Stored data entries
-- Opening Marker --

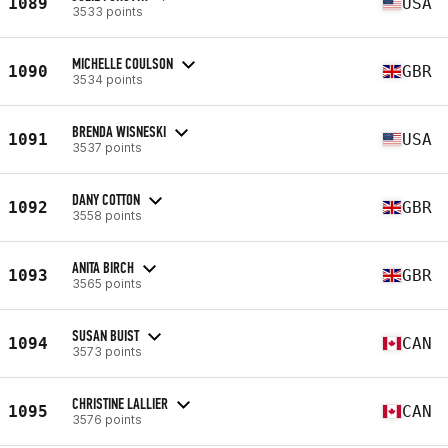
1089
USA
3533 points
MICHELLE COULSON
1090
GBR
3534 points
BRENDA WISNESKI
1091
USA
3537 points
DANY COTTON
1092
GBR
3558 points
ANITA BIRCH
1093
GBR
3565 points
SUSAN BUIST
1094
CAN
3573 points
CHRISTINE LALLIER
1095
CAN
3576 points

-- Closing Marker --
-- Opening Marker --

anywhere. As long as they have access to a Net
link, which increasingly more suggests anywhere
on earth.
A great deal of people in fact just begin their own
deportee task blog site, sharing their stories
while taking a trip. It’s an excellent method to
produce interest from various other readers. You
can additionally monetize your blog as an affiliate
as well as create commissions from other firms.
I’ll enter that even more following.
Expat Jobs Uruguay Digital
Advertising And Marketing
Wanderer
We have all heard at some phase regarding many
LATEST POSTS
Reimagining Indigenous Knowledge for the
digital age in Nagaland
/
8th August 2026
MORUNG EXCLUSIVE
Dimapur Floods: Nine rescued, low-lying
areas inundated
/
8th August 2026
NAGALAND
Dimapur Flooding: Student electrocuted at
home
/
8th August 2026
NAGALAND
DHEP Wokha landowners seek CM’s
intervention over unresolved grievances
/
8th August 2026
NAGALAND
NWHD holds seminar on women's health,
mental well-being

-- Closing Marker --

_TASK GOAL:_
Scan the lines above for "DANY COTTON" and for "3576 points". Repeat exactly the line holding each of them and every line in between.

_RESPONSE AREA:_
DANY COTTON
1092
GBR
3558 points
ANITA BIRCH
1093
GBR
3565 points
SUSAN BUIST
1094
CAN
3573 points
CHRISTINE LALLIER
1095
CAN
3576 points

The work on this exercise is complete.